Animal testing: patients fight back

August 14, 1998

People who want to abolish all animal research are being invited by a patients' pressure group to pledge that they will live without treatments developed using the technique.

The group, Seriously Ill for Medical Research, whose patrons include the theoretical physicist Stephen Hawking, wants university researchers to be free to use animals in medical research when there is no alternative technique.

It has sent cards to ten animal rights groups, inviting members to promise they will refuse all medical treatments developed using research on animals, including blood transfusions and antibiotics. Treatment for children who suffer from a genetic illness is also out.

group secretary Kevin O'Donnell said: "We are very concerned that medical research is not hampered. We lost our first child to a genetic disease. Progress since then is entirely due to animal research and the first clinical trial of a treatment for this disease is now under way. By seeking to abolish animal research, animal activists are condemning children with such diseases.

"Why should children like mine be made to suffer for the extremists' beliefs if they aren't prepared to do so themselves?" "This campaign is aimed at seeing whether people will practise what they preach," said Andrew Blake, director of the group. He suffers from the incurable progressive disease Friedreich's ataxia and is confined to a wheelchair.

"It is not a game to me. The abolitionists always fail to mention that abolishing animal research means halting medical progress. If you want to wear the abolitionists' ribbon you have to throw away your ribbons backing research on Aids and breast cancer", he said.

Of the ten animal rights groups who received the cards two have replied to Mr Blake requesting more cards to distribute to members. But the numbers requested were so large that Mr Blake suspects them of attempting to drain his resources.

Activists at a rally in central London last weekend said that they would pledge to live without the benefits of animal research.
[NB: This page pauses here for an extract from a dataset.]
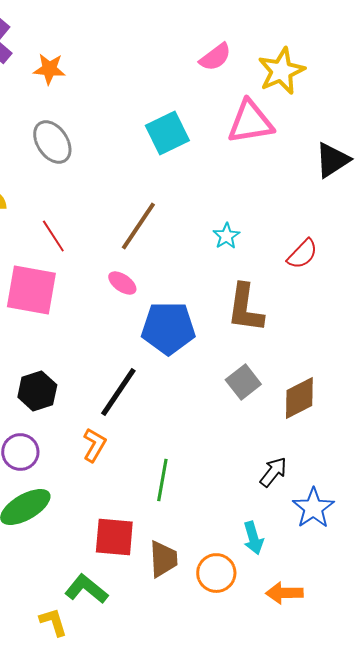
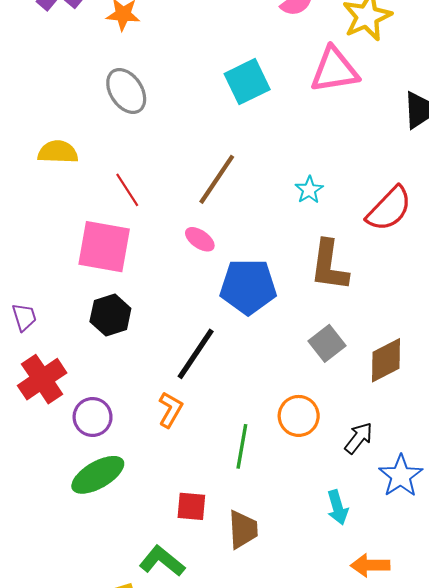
red semicircle: (302, 254) -> (389, 209), size x1.4
black hexagon: (37, 391) -> (110, 315), moved
red square: (114, 537) -> (191, 506), size x0.7
orange circle: (216, 573) -> (299, 416), moved

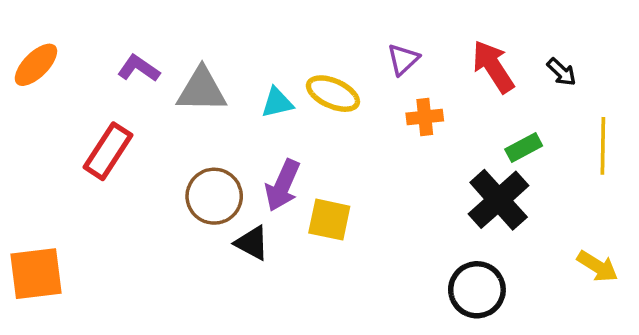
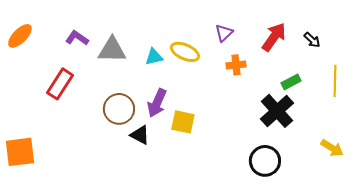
red arrow: (493, 67) -> (274, 37), turned 68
But Jan Creamer, director of the National Anti-vivisection Society, has binned the cards. "We should be talking about ways of not using animals," she said.
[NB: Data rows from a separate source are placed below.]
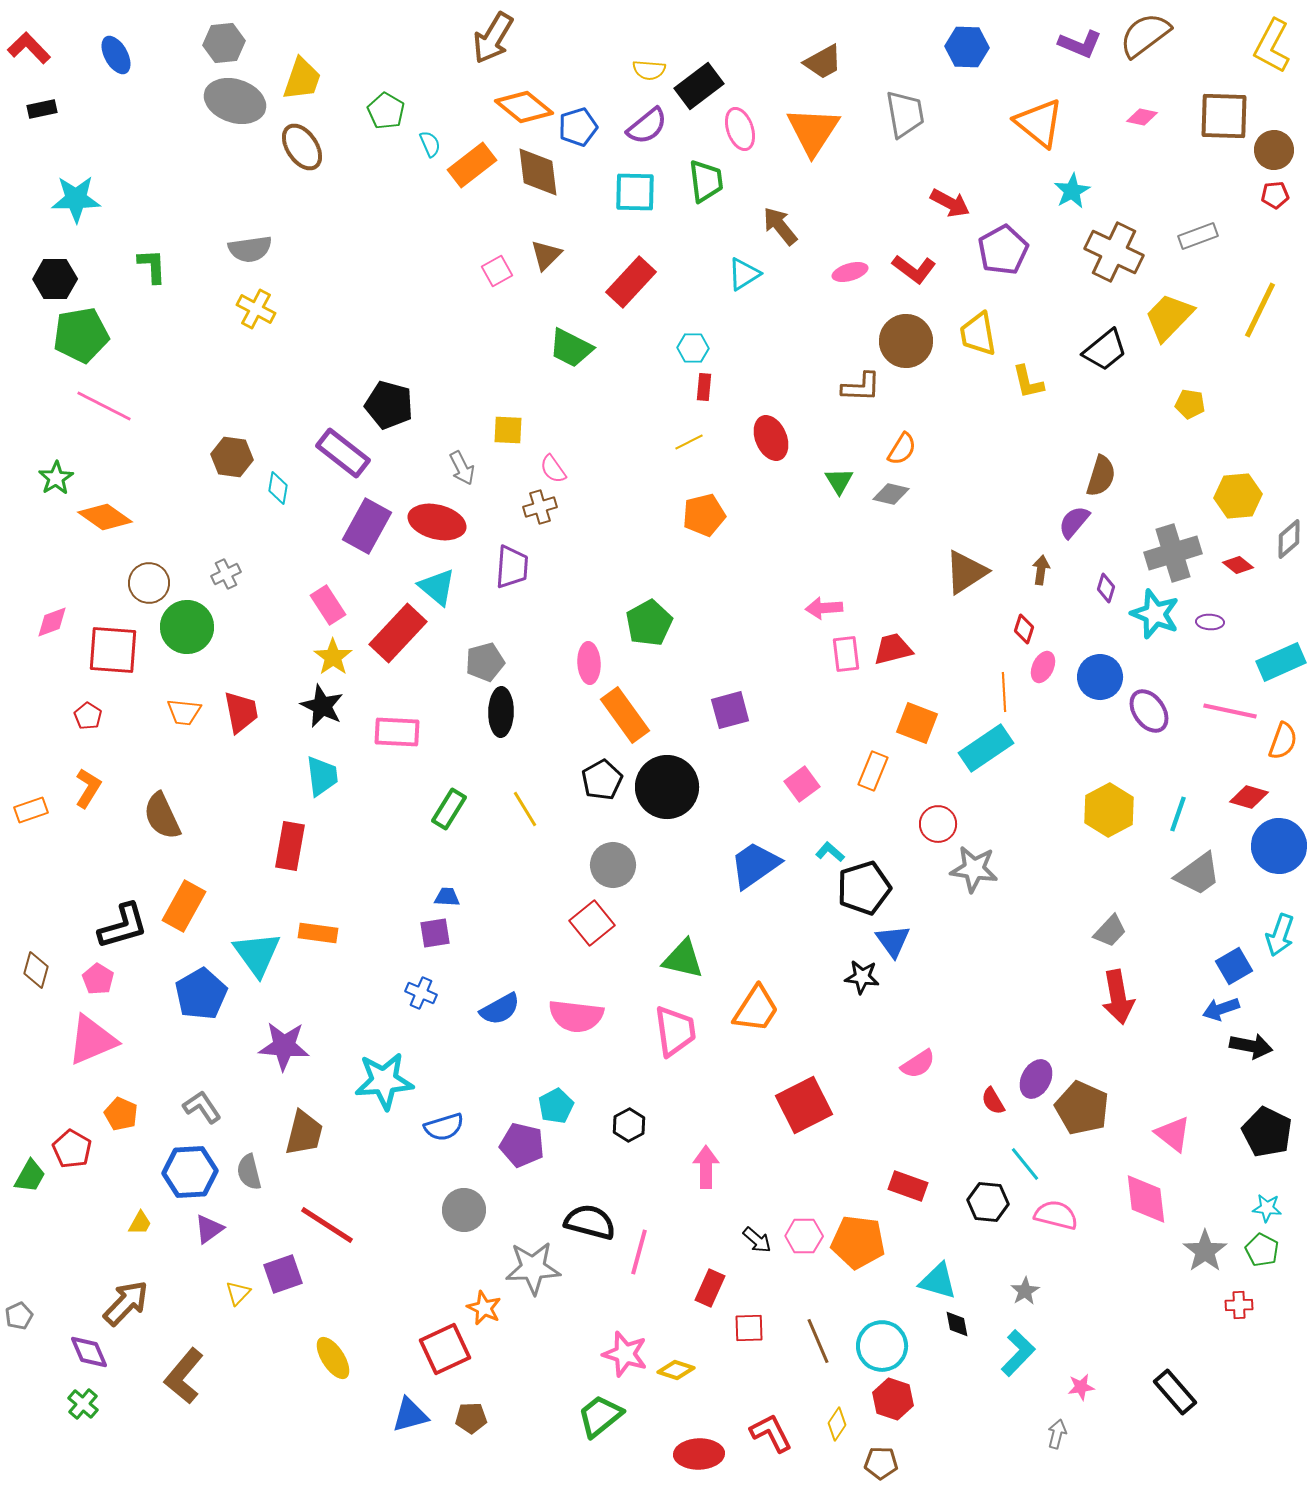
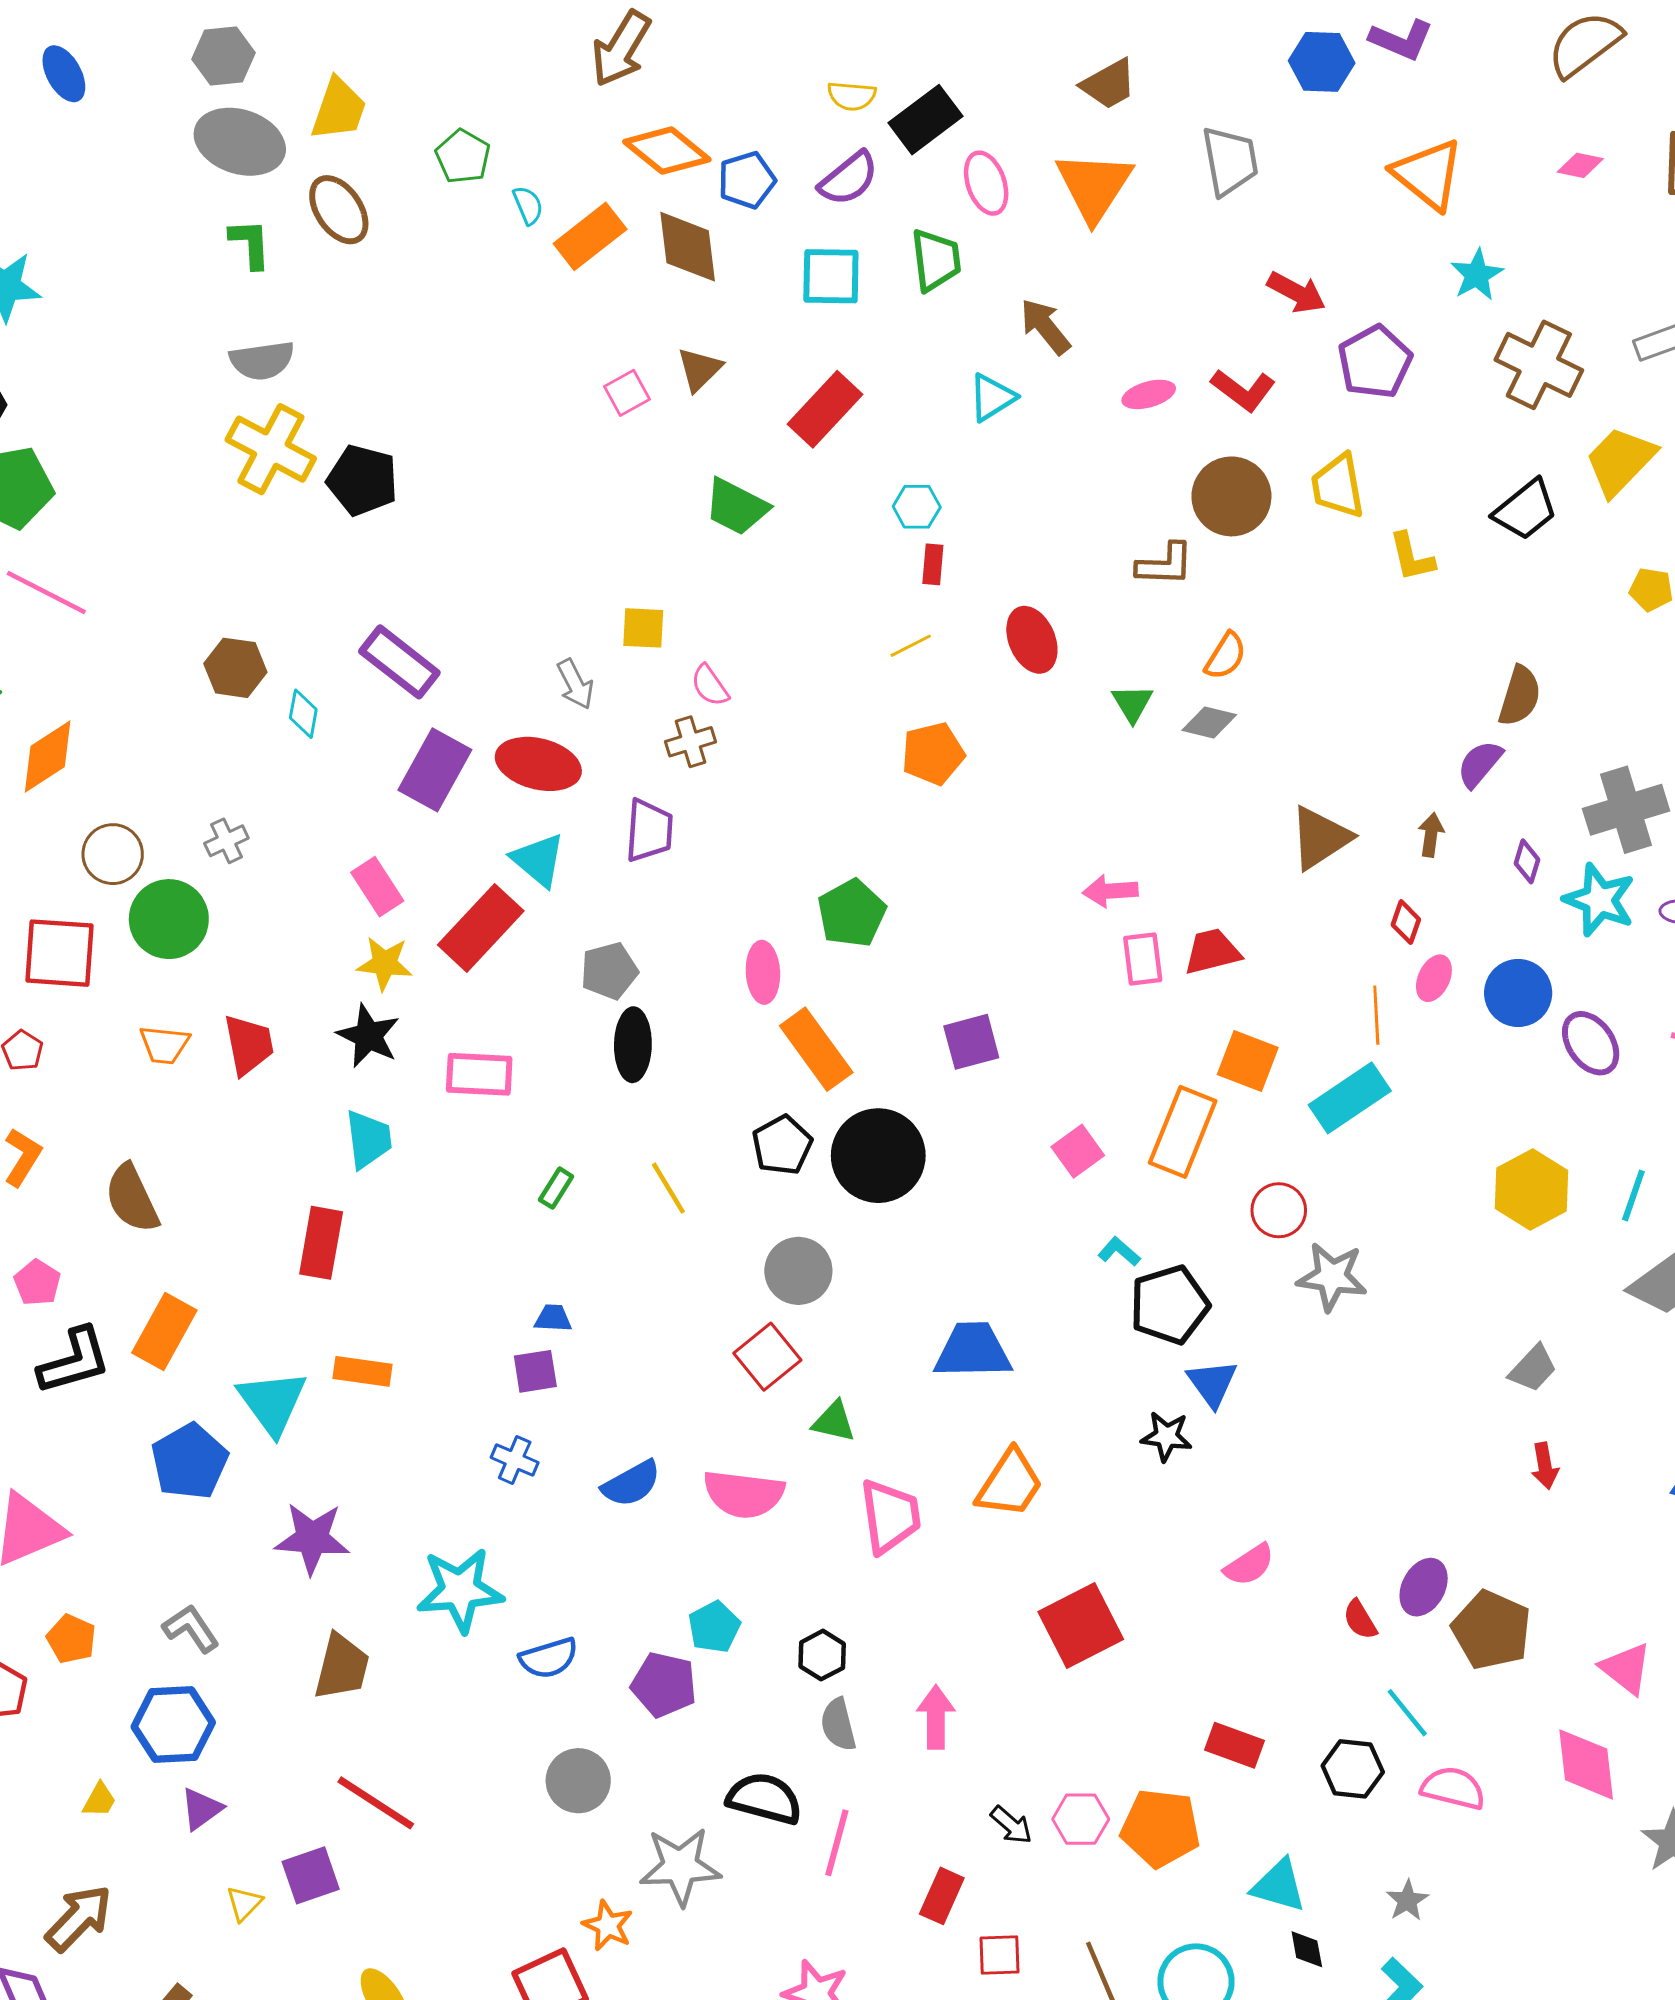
purple L-shape: (1080, 44) -> (1401, 40), moved
green L-shape: (152, 266) -> (250, 244), moved
yellow cross: (256, 309) -> (271, 449), size x1.5
black pentagon: (389, 405) -> (362, 480), moved
orange diamond: (105, 517) -> (48, 757), turned -68
yellow star: (333, 657) -> (385, 963), turned -30
orange rectangle: (873, 771) -> (1183, 1132), size x1.5
green rectangle: (449, 809) -> (556, 1188), size x0.7
blue trapezoid: (755, 865) -> (973, 1351), moved, turned 34
green triangle: (683, 959) -> (834, 1422), moved, size x0.7
pink pentagon: (98, 979) -> (37, 1283), moved
red arrow: (1118, 997) -> (1545, 1466), size x0.6
gray semicircle: (249, 1172) -> (838, 1725), moved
And she called on the government to review the way in which licences for animal research are granted, to make the process more open to public scrutiny. "We know who is the head of MI5 but we don't know the identity of the Home Office minister who makes these decisions," she said.

There were 2.64 million experiments on living animals carried out in the United Kingdom in 1997, according to the Home Office.

Card-holders' pledges include:

* in the event of accident or emergency, I will refuse all treatments developed or tested on animals, including, but not limited to: blood transfusions, anaesthetics, anticoagulants, antibiotics, sutures, open heart and other types of surgery.

* if my child suffers from a genetic illness or other serious condition, I will not allow them to have life-saving treatment developed through animal research.